TASK INPUT:
◇ ◇ ◇ ◇

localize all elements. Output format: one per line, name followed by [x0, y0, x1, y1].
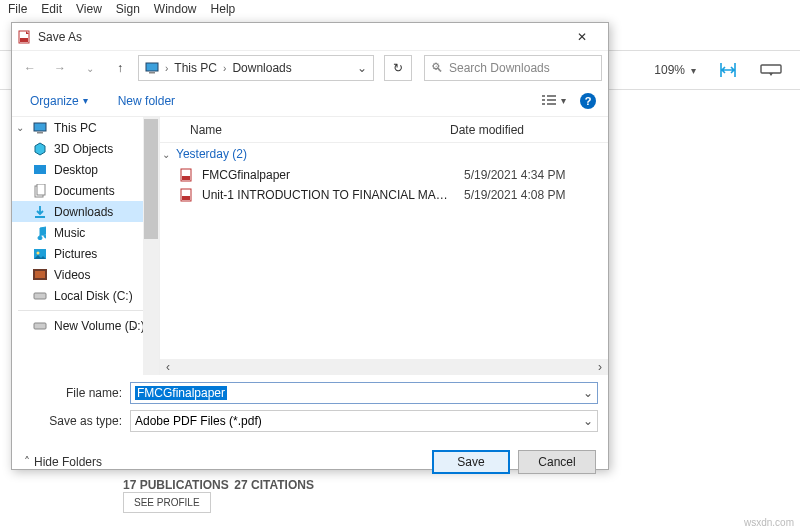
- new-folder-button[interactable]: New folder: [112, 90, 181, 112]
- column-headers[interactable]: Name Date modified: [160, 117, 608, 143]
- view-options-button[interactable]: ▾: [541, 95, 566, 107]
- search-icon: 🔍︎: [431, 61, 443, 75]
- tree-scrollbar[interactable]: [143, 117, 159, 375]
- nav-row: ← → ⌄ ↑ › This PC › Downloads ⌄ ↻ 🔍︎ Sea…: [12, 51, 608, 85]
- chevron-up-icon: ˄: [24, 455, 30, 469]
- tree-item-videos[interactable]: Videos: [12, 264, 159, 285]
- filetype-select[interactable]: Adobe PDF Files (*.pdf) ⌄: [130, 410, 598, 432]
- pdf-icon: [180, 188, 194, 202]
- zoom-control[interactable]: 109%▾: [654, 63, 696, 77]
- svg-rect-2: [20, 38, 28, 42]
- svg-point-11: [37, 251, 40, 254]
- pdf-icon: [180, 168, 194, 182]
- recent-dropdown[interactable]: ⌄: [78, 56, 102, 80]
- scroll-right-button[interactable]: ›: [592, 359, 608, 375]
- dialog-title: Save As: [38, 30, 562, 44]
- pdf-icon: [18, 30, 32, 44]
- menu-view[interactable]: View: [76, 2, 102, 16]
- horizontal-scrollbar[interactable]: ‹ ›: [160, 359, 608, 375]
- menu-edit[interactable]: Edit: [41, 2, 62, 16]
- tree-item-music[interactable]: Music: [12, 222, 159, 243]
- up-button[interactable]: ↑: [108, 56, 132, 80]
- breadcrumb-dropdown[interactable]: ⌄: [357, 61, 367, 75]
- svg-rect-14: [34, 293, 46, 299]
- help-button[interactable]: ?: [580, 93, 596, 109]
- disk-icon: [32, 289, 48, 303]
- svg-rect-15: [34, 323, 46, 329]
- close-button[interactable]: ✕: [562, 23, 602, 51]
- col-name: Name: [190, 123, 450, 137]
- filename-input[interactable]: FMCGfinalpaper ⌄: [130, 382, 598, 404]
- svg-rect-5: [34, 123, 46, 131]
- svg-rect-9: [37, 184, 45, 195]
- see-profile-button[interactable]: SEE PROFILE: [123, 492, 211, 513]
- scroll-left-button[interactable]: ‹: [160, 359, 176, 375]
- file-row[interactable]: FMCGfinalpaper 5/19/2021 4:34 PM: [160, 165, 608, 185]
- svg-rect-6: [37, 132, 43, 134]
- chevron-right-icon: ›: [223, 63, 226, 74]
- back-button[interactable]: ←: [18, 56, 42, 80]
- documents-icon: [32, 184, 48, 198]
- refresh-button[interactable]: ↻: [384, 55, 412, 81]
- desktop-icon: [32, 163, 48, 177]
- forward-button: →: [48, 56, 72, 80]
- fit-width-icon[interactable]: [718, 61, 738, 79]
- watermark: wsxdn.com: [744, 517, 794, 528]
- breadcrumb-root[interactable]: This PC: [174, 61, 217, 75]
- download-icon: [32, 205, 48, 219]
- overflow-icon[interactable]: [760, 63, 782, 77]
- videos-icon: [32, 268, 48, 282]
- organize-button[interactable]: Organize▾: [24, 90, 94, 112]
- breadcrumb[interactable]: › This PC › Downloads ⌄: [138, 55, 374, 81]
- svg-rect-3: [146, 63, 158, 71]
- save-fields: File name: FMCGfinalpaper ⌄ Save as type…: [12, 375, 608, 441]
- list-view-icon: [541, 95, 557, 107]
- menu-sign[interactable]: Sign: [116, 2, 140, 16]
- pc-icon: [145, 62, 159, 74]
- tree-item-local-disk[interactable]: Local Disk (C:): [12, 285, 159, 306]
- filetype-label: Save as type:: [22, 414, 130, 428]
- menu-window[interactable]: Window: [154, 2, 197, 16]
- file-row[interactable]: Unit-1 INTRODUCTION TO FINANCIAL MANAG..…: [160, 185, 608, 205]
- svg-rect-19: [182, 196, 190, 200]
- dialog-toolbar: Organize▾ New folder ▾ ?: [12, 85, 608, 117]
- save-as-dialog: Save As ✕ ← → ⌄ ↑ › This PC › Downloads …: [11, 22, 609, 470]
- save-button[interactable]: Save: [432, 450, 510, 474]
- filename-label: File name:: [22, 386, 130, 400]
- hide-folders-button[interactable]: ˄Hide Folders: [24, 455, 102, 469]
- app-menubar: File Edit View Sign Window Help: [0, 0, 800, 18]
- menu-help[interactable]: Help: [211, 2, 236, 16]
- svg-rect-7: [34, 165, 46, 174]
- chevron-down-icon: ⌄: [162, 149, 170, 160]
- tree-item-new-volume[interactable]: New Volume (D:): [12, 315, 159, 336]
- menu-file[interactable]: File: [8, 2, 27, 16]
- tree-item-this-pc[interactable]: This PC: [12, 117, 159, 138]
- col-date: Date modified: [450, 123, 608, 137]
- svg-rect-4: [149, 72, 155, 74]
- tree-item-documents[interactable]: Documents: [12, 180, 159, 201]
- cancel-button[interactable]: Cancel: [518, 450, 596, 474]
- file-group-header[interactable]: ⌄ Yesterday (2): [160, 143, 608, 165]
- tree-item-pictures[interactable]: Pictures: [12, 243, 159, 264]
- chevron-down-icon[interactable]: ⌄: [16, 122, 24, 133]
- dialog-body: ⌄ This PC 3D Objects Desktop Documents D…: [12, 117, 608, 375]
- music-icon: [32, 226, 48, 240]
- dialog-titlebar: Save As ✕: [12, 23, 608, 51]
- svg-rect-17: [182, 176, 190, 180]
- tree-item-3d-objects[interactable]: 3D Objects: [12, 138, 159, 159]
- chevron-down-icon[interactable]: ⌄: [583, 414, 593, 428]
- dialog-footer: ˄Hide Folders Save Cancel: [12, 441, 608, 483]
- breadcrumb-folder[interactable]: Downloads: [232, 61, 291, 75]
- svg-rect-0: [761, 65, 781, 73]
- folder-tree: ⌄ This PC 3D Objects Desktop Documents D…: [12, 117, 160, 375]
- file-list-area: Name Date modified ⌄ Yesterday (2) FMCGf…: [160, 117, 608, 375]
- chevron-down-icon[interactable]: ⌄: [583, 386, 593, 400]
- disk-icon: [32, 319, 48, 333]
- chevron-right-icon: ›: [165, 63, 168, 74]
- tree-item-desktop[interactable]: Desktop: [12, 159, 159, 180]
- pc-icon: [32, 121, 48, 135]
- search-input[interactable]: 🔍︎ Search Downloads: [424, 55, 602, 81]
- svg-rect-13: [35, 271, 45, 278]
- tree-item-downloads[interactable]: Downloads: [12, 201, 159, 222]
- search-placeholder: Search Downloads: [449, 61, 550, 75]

◇ ◇ ◇ ◇

WHAT THE TASK ASKS:
None of the pictures belong in the copy; repeat all other material exactly.

FINISHED TASK:
localize all elements. Output format: one per line, name followed by [x0, y0, x1, y1].
- new-folder-button[interactable]: New folder: [112, 90, 181, 112]
- column-headers[interactable]: Name Date modified: [160, 117, 608, 143]
- view-options-button[interactable]: ▾: [541, 95, 566, 107]
- search-icon: 🔍︎: [431, 61, 443, 75]
- tree-scrollbar[interactable]: [143, 117, 159, 375]
- nav-row: ← → ⌄ ↑ › This PC › Downloads ⌄ ↻ 🔍︎ Sea…: [12, 51, 608, 85]
- chevron-up-icon: ˄: [24, 455, 30, 469]
- tree-item-videos[interactable]: Videos: [12, 264, 159, 285]
- filetype-select[interactable]: Adobe PDF Files (*.pdf) ⌄: [130, 410, 598, 432]
- pdf-icon: [180, 188, 194, 202]
- zoom-control[interactable]: 109%▾: [654, 63, 696, 77]
- svg-rect-2: [20, 38, 28, 42]
- svg-point-11: [37, 251, 40, 254]
- pdf-icon: [180, 168, 194, 182]
- recent-dropdown[interactable]: ⌄: [78, 56, 102, 80]
- scroll-right-button[interactable]: ›: [592, 359, 608, 375]
- dialog-title: Save As: [38, 30, 562, 44]
- pdf-icon: [18, 30, 32, 44]
- menu-view[interactable]: View: [76, 2, 102, 16]
- horizontal-scrollbar[interactable]: ‹ ›: [160, 359, 608, 375]
- menu-edit[interactable]: Edit: [41, 2, 62, 16]
- tree-item-music[interactable]: Music: [12, 222, 159, 243]
- up-button[interactable]: ↑: [108, 56, 132, 80]
- breadcrumb-dropdown[interactable]: ⌄: [357, 61, 367, 75]
- svg-rect-14: [34, 293, 46, 299]
- help-button[interactable]: ?: [580, 93, 596, 109]
- disk-icon: [32, 289, 48, 303]
- svg-rect-15: [34, 323, 46, 329]
- close-button[interactable]: ✕: [562, 23, 602, 51]
- col-name: Name: [190, 123, 450, 137]
- filename-input[interactable]: FMCGfinalpaper ⌄: [130, 382, 598, 404]
- svg-rect-5: [34, 123, 46, 131]
- svg-rect-9: [37, 184, 45, 195]
- see-profile-button[interactable]: SEE PROFILE: [123, 492, 211, 513]
- scroll-left-button[interactable]: ‹: [160, 359, 176, 375]
- file-row[interactable]: FMCGfinalpaper 5/19/2021 4:34 PM: [160, 165, 608, 185]
- svg-rect-6: [37, 132, 43, 134]
- chevron-right-icon: ›: [223, 63, 226, 74]
- back-button[interactable]: ←: [18, 56, 42, 80]
- documents-icon: [32, 184, 48, 198]
- refresh-button[interactable]: ↻: [384, 55, 412, 81]
- desktop-icon: [32, 163, 48, 177]
- forward-button: →: [48, 56, 72, 80]
- fit-width-icon[interactable]: [718, 61, 738, 79]
- watermark: wsxdn.com: [744, 517, 794, 528]
- breadcrumb-root[interactable]: This PC: [174, 61, 217, 75]
- download-icon: [32, 205, 48, 219]
- overflow-icon[interactable]: [760, 63, 782, 77]
- videos-icon: [32, 268, 48, 282]
- organize-button[interactable]: Organize▾: [24, 90, 94, 112]
- breadcrumb[interactable]: › This PC › Downloads ⌄: [138, 55, 374, 81]
- svg-rect-3: [146, 63, 158, 71]
- save-fields: File name: FMCGfinalpaper ⌄ Save as type…: [12, 375, 608, 441]
- list-view-icon: [541, 95, 557, 107]
- menu-sign[interactable]: Sign: [116, 2, 140, 16]
- pc-icon: [145, 62, 159, 74]
- tree-item-local-disk[interactable]: Local Disk (C:): [12, 285, 159, 306]
- filetype-label: Save as type:: [22, 414, 130, 428]
- menu-window[interactable]: Window: [154, 2, 197, 16]
- file-row[interactable]: Unit-1 INTRODUCTION TO FINANCIAL MANAG..…: [160, 185, 608, 205]
- svg-rect-19: [182, 196, 190, 200]
- dialog-toolbar: Organize▾ New folder ▾ ?: [12, 85, 608, 117]
- save-as-dialog: Save As ✕ ← → ⌄ ↑ › This PC › Downloads …: [11, 22, 609, 470]
- save-button[interactable]: Save: [432, 450, 510, 474]
- filename-label: File name:: [22, 386, 130, 400]
- hide-folders-button[interactable]: ˄Hide Folders: [24, 455, 102, 469]
- app-menubar: File Edit View Sign Window Help: [0, 0, 800, 18]
- menu-help[interactable]: Help: [211, 2, 236, 16]
- svg-rect-7: [34, 165, 46, 174]
- chevron-down-icon: ⌄: [162, 149, 170, 160]
- tree-item-new-volume[interactable]: New Volume (D:): [12, 315, 159, 336]
- menu-file[interactable]: File: [8, 2, 27, 16]
- tree-item-this-pc[interactable]: This PC: [12, 117, 159, 138]
- col-date: Date modified: [450, 123, 608, 137]
- svg-rect-4: [149, 72, 155, 74]
- tree-item-documents[interactable]: Documents: [12, 180, 159, 201]
- cancel-button[interactable]: Cancel: [518, 450, 596, 474]
- file-group-header[interactable]: ⌄ Yesterday (2): [160, 143, 608, 165]
- tree-item-pictures[interactable]: Pictures: [12, 243, 159, 264]
- chevron-down-icon[interactable]: ⌄: [16, 122, 24, 133]
- dialog-body: ⌄ This PC 3D Objects Desktop Documents D…: [12, 117, 608, 375]
- music-icon: [32, 226, 48, 240]
- dialog-titlebar: Save As ✕: [12, 23, 608, 51]
- svg-rect-17: [182, 176, 190, 180]
- tree-item-3d-objects[interactable]: 3D Objects: [12, 138, 159, 159]
- chevron-down-icon[interactable]: ⌄: [583, 414, 593, 428]
- dialog-footer: ˄Hide Folders Save Cancel: [12, 441, 608, 483]
- breadcrumb-folder[interactable]: Downloads: [232, 61, 291, 75]
- svg-rect-0: [761, 65, 781, 73]
- folder-tree: ⌄ This PC 3D Objects Desktop Documents D…: [12, 117, 160, 375]
- file-list-area: Name Date modified ⌄ Yesterday (2) FMCGf…: [160, 117, 608, 375]
- chevron-down-icon[interactable]: ⌄: [583, 386, 593, 400]
- disk-icon: [32, 319, 48, 333]
- chevron-right-icon: ›: [165, 63, 168, 74]
- tree-item-desktop[interactable]: Desktop: [12, 159, 159, 180]
- pc-icon: [32, 121, 48, 135]
- search-input[interactable]: 🔍︎ Search Downloads: [424, 55, 602, 81]
- svg-rect-13: [35, 271, 45, 278]
- tree-item-downloads[interactable]: Downloads: [12, 201, 159, 222]
- search-placeholder: Search Downloads: [449, 61, 550, 75]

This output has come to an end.